Франклин-Спрингс, штат Джорджия, никогда не был классным местом, но теперь он выглядит как одна большая арена гонок на выживание. Я живу рядом с главным двухполосным шоссе, которое проходит через весь город. Так что, я бы знала, если бы они здесь проводились. Кстати, прямо напротив моего дома висит табличка: «Добро пожаловать во Франклин-Спрингс». Конечно, кто-то недавно забрызгал из баллончика буквы «RAN» в слове Franclin, так что теперь надпись гласит: «Добро пожаловать в Гребаный Спрингс».

Не могу представить, кто бы сделал такое!

Самый быстрый путь в город — пройти вдоль шоссе около мили, но это также скорейший путь быть ограбленным или изнасилованным, поэтому, плохо одета или нет, — придерживаюсь леса.

Как только мои ноги ступают на покрытую сосновыми иголками тропинку позади моего дома, я могу наконец расслабиться.

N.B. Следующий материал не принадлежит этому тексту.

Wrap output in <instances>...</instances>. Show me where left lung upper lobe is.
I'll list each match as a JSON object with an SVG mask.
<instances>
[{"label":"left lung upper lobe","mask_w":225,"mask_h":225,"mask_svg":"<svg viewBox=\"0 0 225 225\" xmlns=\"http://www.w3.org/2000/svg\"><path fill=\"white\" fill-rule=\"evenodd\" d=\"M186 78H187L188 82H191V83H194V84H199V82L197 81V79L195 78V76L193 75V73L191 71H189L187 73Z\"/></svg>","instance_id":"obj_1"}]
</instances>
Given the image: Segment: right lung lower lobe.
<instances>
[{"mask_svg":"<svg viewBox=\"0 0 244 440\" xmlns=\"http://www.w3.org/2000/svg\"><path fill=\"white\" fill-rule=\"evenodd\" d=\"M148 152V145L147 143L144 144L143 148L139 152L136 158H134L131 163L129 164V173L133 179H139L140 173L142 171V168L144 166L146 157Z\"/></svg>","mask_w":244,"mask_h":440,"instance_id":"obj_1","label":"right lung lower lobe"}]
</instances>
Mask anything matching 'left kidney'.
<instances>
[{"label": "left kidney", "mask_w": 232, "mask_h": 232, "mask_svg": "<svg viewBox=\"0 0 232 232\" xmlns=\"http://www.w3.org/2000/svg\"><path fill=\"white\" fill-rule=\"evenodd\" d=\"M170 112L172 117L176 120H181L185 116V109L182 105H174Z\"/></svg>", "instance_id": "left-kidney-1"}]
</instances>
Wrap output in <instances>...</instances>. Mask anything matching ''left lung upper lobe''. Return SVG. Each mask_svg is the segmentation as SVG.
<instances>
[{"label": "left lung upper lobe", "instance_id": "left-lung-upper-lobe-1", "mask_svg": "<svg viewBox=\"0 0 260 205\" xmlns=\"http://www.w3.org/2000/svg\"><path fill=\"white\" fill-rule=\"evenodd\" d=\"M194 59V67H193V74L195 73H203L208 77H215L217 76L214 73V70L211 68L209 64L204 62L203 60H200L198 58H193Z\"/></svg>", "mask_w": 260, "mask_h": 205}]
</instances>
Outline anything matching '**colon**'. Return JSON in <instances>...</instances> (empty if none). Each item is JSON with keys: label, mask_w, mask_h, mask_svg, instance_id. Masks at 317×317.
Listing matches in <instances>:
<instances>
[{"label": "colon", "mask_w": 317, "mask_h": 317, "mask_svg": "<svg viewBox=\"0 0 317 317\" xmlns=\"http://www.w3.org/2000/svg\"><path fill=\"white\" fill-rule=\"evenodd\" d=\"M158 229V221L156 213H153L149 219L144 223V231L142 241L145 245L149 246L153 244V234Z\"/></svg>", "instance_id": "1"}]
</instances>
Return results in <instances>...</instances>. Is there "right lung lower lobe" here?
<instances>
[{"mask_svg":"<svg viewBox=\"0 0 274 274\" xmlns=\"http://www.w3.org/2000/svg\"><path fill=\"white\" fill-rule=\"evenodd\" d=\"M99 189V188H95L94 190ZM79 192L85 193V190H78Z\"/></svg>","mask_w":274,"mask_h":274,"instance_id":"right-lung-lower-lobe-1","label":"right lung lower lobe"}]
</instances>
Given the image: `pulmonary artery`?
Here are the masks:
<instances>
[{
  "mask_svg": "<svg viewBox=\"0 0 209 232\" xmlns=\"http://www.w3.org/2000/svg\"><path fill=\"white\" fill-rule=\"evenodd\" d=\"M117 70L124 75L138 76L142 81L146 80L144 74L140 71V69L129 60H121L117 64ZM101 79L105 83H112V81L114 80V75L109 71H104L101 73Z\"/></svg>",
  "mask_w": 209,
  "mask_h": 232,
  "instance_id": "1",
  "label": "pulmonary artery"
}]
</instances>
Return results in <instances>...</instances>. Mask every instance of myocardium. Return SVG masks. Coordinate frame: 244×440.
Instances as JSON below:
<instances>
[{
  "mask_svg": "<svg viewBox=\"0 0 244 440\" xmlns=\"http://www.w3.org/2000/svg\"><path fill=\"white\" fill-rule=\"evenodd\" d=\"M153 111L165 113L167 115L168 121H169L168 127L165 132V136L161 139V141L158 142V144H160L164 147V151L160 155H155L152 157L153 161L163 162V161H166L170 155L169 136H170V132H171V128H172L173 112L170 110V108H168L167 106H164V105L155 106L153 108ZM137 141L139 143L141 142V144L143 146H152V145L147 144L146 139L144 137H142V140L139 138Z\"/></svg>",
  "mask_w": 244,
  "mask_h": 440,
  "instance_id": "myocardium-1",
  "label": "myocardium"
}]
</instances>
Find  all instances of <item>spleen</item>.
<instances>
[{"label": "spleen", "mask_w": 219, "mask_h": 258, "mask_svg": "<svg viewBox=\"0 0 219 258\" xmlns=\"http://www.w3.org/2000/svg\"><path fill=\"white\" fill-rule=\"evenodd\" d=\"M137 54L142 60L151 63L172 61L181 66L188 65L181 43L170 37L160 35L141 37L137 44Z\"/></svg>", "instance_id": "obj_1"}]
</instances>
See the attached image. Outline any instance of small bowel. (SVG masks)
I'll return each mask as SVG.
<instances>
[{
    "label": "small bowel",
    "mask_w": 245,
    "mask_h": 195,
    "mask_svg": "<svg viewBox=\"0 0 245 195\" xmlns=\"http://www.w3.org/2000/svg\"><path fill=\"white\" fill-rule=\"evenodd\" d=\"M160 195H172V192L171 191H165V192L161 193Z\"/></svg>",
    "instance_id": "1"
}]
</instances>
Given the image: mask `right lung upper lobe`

Вдыхаю влажный весенний воздух. Слушаю, как птицы щебечут на деревьях и пытаюсь улыбнуться, но это чувствуется как-то неправильно. И я притворяюсь, всего на мгновение, что все снова хорошо, как раньше.

Но когда выхожу из леса и чувствую на своем лице жар от горящего рядом автомобиля, я вспоминаю: жизнь — отстой, и мы все умрем.

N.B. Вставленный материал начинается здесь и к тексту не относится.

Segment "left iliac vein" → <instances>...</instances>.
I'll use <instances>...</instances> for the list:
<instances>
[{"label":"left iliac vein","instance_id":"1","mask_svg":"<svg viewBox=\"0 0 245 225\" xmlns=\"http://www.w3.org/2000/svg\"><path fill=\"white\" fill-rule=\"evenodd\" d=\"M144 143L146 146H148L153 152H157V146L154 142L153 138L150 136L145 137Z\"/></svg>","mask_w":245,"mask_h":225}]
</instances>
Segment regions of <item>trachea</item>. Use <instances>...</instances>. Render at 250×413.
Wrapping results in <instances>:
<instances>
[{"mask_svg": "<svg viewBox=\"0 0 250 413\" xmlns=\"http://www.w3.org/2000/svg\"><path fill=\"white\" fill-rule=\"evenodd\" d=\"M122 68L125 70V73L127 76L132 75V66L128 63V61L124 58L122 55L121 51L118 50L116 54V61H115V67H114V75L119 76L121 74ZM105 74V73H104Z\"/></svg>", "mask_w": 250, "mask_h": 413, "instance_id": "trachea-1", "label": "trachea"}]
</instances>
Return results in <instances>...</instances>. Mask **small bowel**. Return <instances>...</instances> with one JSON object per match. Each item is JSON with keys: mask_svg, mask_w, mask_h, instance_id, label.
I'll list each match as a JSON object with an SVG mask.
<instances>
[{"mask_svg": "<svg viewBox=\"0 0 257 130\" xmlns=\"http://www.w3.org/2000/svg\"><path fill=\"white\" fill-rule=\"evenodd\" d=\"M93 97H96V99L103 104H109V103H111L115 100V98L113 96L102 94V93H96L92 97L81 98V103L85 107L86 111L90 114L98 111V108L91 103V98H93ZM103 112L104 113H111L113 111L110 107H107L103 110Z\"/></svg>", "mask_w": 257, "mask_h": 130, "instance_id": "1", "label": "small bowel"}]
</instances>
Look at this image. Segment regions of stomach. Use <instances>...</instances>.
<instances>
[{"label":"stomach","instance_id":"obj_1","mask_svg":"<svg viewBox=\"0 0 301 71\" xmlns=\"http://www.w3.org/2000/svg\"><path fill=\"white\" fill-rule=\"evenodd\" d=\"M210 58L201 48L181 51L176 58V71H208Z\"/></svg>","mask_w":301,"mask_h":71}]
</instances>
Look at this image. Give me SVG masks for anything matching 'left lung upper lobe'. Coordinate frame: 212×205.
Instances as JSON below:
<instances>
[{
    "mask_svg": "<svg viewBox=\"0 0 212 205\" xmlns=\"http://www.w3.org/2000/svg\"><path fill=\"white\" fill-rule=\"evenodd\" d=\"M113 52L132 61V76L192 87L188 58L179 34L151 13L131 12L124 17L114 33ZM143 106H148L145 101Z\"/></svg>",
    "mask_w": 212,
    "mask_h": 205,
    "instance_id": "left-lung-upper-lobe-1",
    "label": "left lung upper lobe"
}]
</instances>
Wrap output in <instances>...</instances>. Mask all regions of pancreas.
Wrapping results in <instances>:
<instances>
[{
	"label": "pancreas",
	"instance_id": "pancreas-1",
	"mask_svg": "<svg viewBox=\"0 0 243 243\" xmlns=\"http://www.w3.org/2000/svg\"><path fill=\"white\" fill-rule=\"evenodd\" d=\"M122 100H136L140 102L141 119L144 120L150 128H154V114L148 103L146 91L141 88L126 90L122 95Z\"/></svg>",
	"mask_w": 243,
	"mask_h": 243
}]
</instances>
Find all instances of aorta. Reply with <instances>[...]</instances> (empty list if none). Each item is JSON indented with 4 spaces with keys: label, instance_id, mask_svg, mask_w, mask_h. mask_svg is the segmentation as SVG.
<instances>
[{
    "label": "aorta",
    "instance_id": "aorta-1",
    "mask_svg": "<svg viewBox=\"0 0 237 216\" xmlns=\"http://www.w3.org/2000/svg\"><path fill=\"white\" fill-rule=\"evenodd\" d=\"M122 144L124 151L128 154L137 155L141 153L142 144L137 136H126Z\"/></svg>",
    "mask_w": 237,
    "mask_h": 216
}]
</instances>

Накидываю капюшон на голову и на цыпочках выхожу из-за угла библиотеки, высматривая хулиганов, насильников и бешеных собак. На самом деле у собак нет бешенства, но за последние недели погибло так много людей, что их питомцы начинают собираться вместе и охотиться стаей.

Так. Много. Людей.

Образы тех, кого я потеряла мелькают у меня перед глазами, тусклые и зернистые, пробивающиеся несмотря на гидрокодон. Но болеутоляющее делает свое дело, и через несколько мгновений я снова становлюсь бесчувственной и мои мысли в тумане.

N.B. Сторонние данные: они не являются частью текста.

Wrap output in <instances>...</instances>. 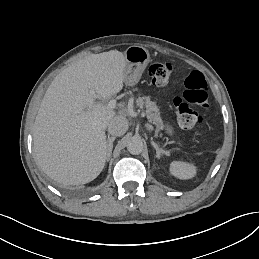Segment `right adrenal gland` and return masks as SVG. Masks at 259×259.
Here are the masks:
<instances>
[{
	"instance_id": "obj_1",
	"label": "right adrenal gland",
	"mask_w": 259,
	"mask_h": 259,
	"mask_svg": "<svg viewBox=\"0 0 259 259\" xmlns=\"http://www.w3.org/2000/svg\"><path fill=\"white\" fill-rule=\"evenodd\" d=\"M114 139H115L114 137H108V140H107L108 153H111Z\"/></svg>"
}]
</instances>
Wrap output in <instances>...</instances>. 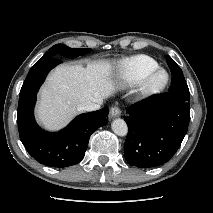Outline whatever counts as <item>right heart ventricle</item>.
<instances>
[{"label": "right heart ventricle", "mask_w": 213, "mask_h": 213, "mask_svg": "<svg viewBox=\"0 0 213 213\" xmlns=\"http://www.w3.org/2000/svg\"><path fill=\"white\" fill-rule=\"evenodd\" d=\"M158 67L157 61L147 55L127 58L118 66L117 81L122 86L138 84Z\"/></svg>", "instance_id": "obj_1"}]
</instances>
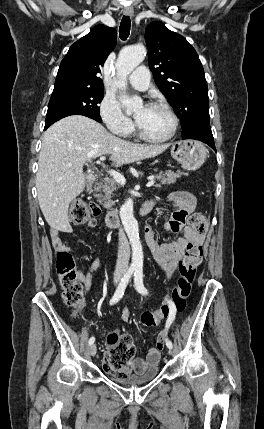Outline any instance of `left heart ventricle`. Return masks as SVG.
I'll return each mask as SVG.
<instances>
[{"instance_id":"left-heart-ventricle-1","label":"left heart ventricle","mask_w":264,"mask_h":429,"mask_svg":"<svg viewBox=\"0 0 264 429\" xmlns=\"http://www.w3.org/2000/svg\"><path fill=\"white\" fill-rule=\"evenodd\" d=\"M134 117L142 131L149 137H164L172 129V120L162 109L141 106L135 111Z\"/></svg>"}]
</instances>
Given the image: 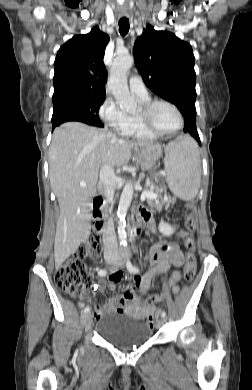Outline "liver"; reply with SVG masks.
I'll return each instance as SVG.
<instances>
[{"label": "liver", "instance_id": "1", "mask_svg": "<svg viewBox=\"0 0 252 390\" xmlns=\"http://www.w3.org/2000/svg\"><path fill=\"white\" fill-rule=\"evenodd\" d=\"M161 146L109 137L103 129L79 122L55 128L49 148V179L60 207L54 242L56 267L69 258L90 235V199L95 196L99 169L104 164L125 165L131 150ZM86 186L81 187L80 183Z\"/></svg>", "mask_w": 252, "mask_h": 390}]
</instances>
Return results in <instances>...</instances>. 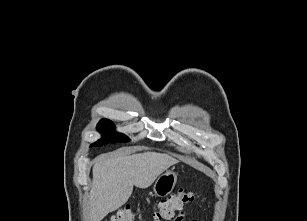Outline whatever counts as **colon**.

Когда «берег» становится чистым, я засовываю руки в передний карман толстовки, чтобы все мое барахло не вывалилось наружу, и бегу через улицу. Легковые автомобили и грузовики залезли на обочины, перевернуты в канавах и оставлены с широко открытыми дверями посреди полосы движения. Стараюсь не думать о том, сколько еще людей может быть в этих машинах, когда протягиваю руку и открываю дверь в «Бургер Пэлас».

Когда вхожу, я почти ожидаю увидеть пылающие знамена и демонов верхом на лошадях и кромсающих людей. Вместо этого вижу весь оставшийся жалкий город Франклин, забившийся в ресторан, и все в нем орут друг на друга.

Боже, как это громко! Люди, которые прожили здесь всю свою жизнь, тычут пальцами друг другу в лицо, споря о том, кто следующий в очереди. Младенцы орут. Матери плачут. Малыши кричат и бегают вокруг, как дикие животные. И от каждого несет спиртным.

Я вздыхаю и начинаю пробираться в конец очереди, когда замечаю, что моя учительница из третьего класса, Миссис Фрайзер, стоит у кассы. Ее черед делать заказ, но она слишком занята тем, что проклинает пастора Блэнкеншипа, который стоит за ней. Я уверена, что миссис Фрайзер не будет возражать, если я…

Проскальзываю перед ней к кассе, надеясь, что она продолжит кричать достаточно долго, чтобы я успела сделать заказ.

— Привет, и добро пожаловать в «Бургер Пэлас»! — девушка в бейсболке с названием ресторана и рубашке поло приветливо улыбается мне из-за прилавка. — Могу я принять ваш заказ?

Бросаю взгляд на вереницу людей и замечаю еще троих сотрудников, демонстрирующих такую же театральную улыбку.

Что за хрень они дают этим людям? Молли (экстази)? Кристаллический метамфетамин?

— Мм… да, — я стараюсь говорить тихо, — содовую и большую картошку фри.

— Не желаете Апокалипсис?

Я моргаю. Дважды.

— Простите, что?

— Апокалиптическую порцию, — она показывает на один из цифровых экранов позади себя, где анимированный тридцатидвухунциевый напиток и ведро картошки фри держатся за руки и прыгают вокруг огня: «Похоже, нам больше не нужно беспокоиться о углеводах, верно?»

Я хмурю брови.

— Э… нет, думаю, нет, — я слышу, как миссис Фрайзер обзывает пастора Блэнкеншипа пиздюком позади меня, и понимаю, что мне лучше заканчивать, — конечно, не важно. Сколько?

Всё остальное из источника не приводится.